Your objective
In the data, find the word "nulla" and copy out every line that has it.

Extracted page text data
::::

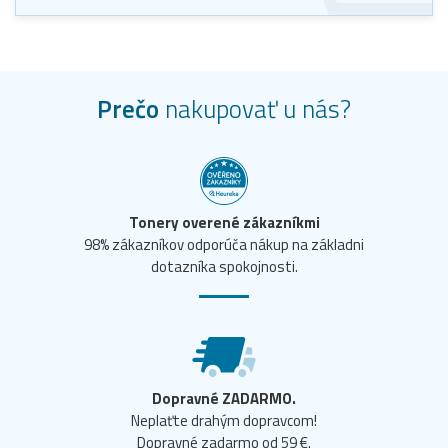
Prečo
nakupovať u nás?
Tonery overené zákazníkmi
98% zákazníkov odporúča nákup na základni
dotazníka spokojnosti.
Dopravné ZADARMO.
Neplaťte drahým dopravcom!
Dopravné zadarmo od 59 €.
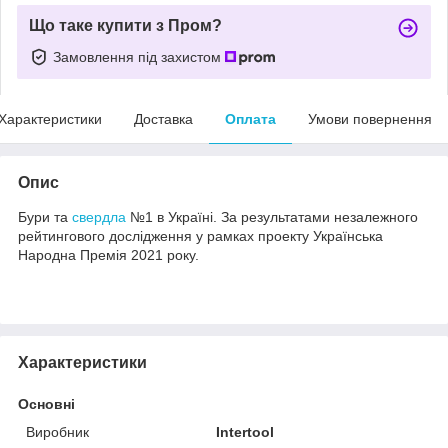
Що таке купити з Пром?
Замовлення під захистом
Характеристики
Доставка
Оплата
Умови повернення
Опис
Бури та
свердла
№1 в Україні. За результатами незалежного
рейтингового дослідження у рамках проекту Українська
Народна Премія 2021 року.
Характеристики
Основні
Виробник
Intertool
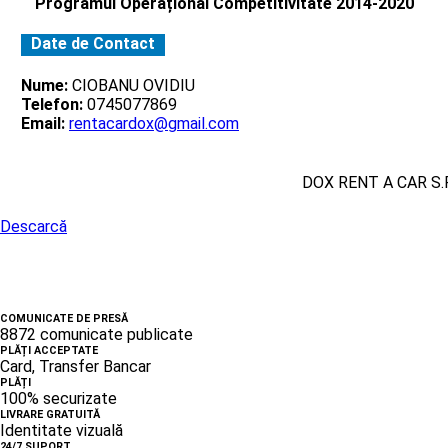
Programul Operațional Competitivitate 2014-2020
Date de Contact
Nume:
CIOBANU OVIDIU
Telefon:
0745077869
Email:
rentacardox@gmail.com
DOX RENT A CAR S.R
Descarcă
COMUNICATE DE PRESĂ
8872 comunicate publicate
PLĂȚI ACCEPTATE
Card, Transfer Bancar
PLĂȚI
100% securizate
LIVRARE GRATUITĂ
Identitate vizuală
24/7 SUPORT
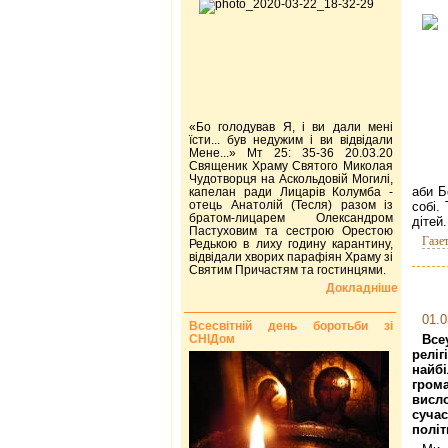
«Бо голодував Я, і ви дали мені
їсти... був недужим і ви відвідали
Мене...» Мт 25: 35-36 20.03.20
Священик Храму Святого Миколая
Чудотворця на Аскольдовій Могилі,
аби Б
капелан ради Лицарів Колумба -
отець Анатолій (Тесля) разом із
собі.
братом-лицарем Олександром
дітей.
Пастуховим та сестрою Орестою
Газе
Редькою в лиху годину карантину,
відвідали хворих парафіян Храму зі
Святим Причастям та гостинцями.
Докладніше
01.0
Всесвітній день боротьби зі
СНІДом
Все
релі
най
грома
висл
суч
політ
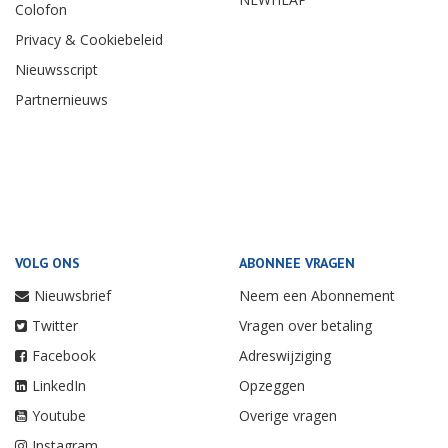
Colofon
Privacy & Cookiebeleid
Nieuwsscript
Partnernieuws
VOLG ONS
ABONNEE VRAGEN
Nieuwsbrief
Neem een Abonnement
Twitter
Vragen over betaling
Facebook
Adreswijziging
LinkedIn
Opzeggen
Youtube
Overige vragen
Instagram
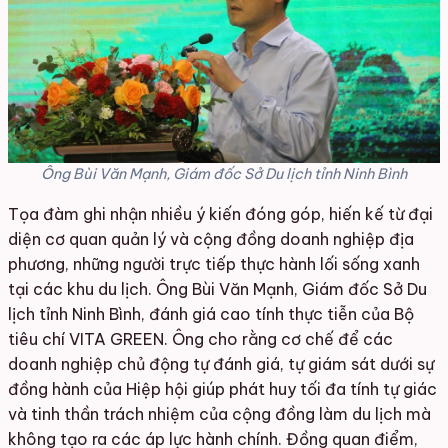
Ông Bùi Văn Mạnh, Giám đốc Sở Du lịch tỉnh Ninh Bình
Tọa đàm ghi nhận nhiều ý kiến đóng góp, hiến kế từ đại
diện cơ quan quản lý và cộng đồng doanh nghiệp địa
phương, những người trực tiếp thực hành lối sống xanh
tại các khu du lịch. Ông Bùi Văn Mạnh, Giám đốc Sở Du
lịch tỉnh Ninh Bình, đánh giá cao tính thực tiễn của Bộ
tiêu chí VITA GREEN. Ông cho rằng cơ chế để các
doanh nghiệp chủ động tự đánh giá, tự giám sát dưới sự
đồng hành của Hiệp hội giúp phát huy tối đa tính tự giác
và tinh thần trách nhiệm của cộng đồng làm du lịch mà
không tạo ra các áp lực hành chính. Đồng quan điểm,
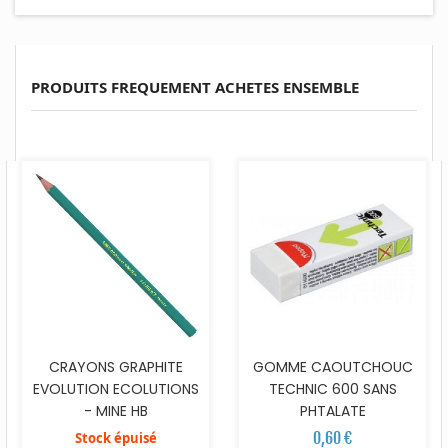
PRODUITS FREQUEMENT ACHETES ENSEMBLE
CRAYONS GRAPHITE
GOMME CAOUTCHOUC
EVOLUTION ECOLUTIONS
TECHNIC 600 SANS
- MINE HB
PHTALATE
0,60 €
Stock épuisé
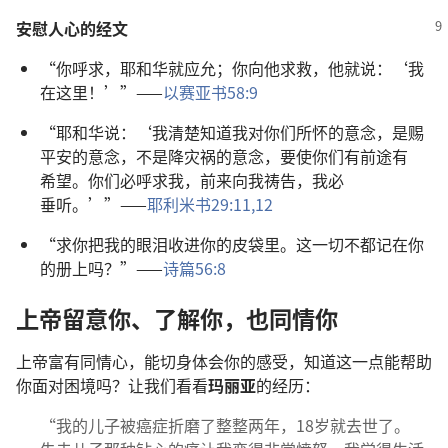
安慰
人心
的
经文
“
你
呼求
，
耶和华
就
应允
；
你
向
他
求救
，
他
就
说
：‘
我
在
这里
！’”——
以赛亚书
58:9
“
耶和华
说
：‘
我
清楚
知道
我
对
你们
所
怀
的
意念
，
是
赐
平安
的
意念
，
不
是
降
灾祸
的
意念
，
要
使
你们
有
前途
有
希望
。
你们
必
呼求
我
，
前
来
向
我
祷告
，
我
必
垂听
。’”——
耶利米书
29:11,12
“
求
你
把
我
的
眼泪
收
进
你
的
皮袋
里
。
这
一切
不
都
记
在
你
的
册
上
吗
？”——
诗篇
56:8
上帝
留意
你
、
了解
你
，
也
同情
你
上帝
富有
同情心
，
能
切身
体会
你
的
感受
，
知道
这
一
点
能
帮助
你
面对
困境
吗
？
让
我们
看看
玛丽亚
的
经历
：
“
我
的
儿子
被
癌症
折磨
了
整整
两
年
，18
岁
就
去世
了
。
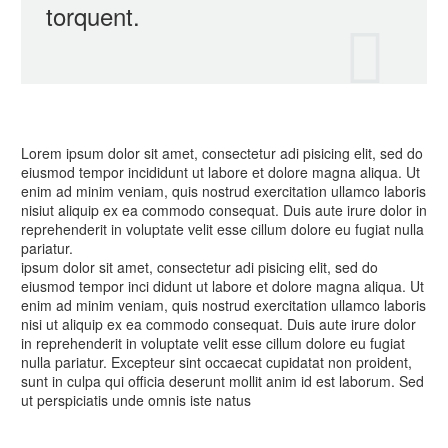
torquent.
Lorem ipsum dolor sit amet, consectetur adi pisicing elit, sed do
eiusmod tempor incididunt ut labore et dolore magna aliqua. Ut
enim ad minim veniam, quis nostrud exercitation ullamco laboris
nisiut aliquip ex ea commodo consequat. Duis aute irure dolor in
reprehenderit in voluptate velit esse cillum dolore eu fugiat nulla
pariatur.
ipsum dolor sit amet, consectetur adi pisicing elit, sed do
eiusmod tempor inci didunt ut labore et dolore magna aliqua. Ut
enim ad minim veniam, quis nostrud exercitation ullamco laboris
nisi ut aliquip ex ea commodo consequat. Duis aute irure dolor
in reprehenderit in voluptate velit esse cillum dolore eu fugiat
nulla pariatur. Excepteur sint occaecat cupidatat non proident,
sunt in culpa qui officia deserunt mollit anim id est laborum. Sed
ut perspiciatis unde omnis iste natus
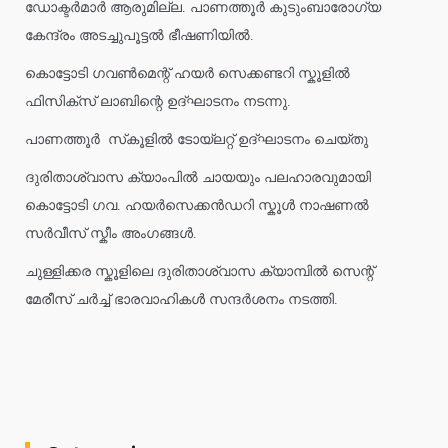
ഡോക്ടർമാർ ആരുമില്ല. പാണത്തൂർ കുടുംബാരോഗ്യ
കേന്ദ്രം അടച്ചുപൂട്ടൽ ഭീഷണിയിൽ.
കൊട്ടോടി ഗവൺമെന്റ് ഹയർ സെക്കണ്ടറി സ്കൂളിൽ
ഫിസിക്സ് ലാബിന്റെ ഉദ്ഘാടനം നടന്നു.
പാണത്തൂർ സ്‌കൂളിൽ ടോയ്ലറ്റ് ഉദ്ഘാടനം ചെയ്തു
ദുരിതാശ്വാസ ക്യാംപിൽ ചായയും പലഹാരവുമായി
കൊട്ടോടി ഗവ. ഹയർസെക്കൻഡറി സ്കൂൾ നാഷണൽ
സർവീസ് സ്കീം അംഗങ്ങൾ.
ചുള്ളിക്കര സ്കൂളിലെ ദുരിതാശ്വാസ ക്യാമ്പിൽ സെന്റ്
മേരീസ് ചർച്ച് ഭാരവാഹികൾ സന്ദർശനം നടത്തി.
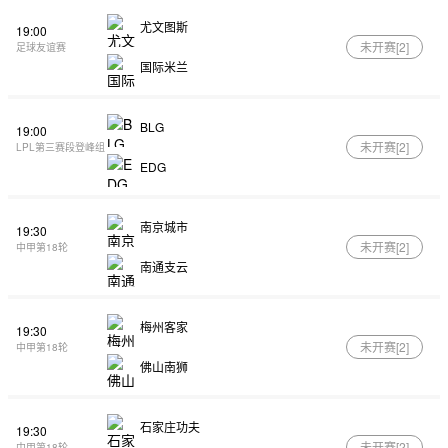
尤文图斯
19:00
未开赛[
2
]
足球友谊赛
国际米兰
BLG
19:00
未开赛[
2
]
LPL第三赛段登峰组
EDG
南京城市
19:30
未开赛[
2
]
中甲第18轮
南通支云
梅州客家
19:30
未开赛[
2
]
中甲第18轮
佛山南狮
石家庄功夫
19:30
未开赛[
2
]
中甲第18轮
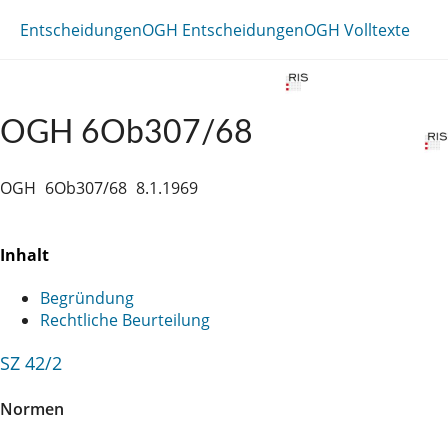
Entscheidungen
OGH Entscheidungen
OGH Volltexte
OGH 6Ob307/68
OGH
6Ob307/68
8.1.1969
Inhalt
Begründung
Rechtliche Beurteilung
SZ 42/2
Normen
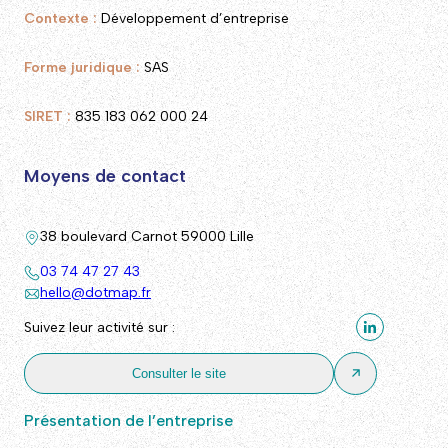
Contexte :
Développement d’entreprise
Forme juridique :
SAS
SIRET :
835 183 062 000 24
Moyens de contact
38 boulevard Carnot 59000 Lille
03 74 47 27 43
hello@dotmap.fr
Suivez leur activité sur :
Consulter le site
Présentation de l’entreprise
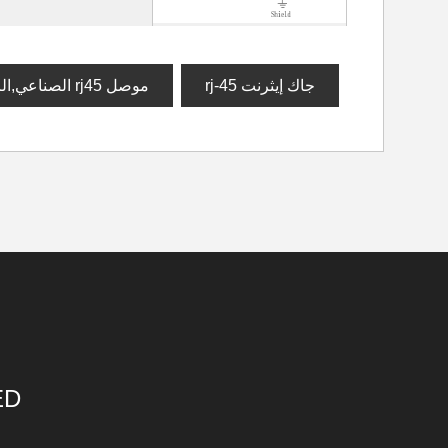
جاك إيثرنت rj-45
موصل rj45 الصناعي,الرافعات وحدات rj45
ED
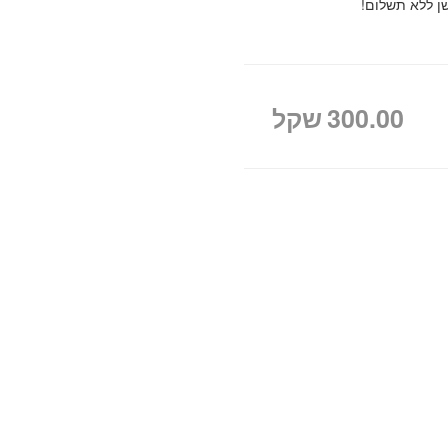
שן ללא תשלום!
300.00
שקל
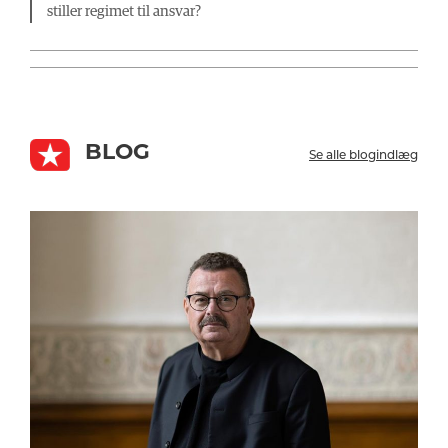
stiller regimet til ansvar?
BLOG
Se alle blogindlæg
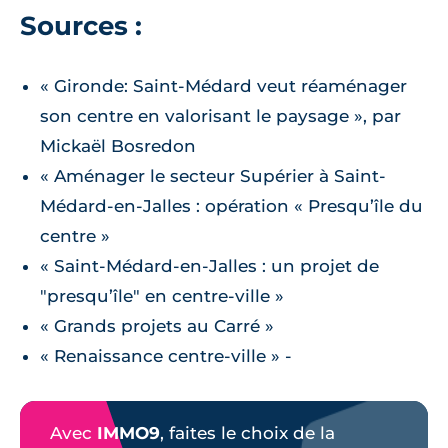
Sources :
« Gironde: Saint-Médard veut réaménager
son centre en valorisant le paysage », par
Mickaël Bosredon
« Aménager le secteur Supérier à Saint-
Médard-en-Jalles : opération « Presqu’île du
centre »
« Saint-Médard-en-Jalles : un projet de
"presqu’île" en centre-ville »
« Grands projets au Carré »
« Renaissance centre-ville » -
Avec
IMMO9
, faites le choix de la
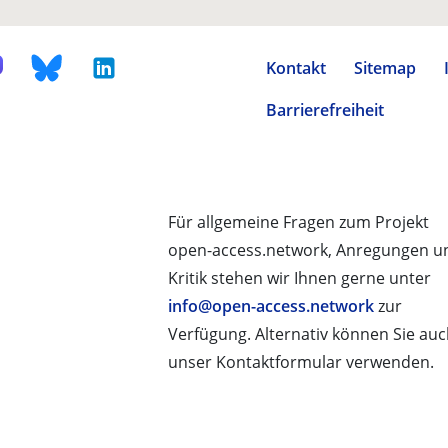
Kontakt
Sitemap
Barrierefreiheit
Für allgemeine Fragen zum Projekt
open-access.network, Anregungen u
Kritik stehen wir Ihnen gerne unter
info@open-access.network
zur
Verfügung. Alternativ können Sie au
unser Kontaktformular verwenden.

::::

Output
reprehenderit in voluptate velit esse cillum dolore eu fugiat nulla
nulla pariatur. Excepteur sint occaecat cupidatat non proident,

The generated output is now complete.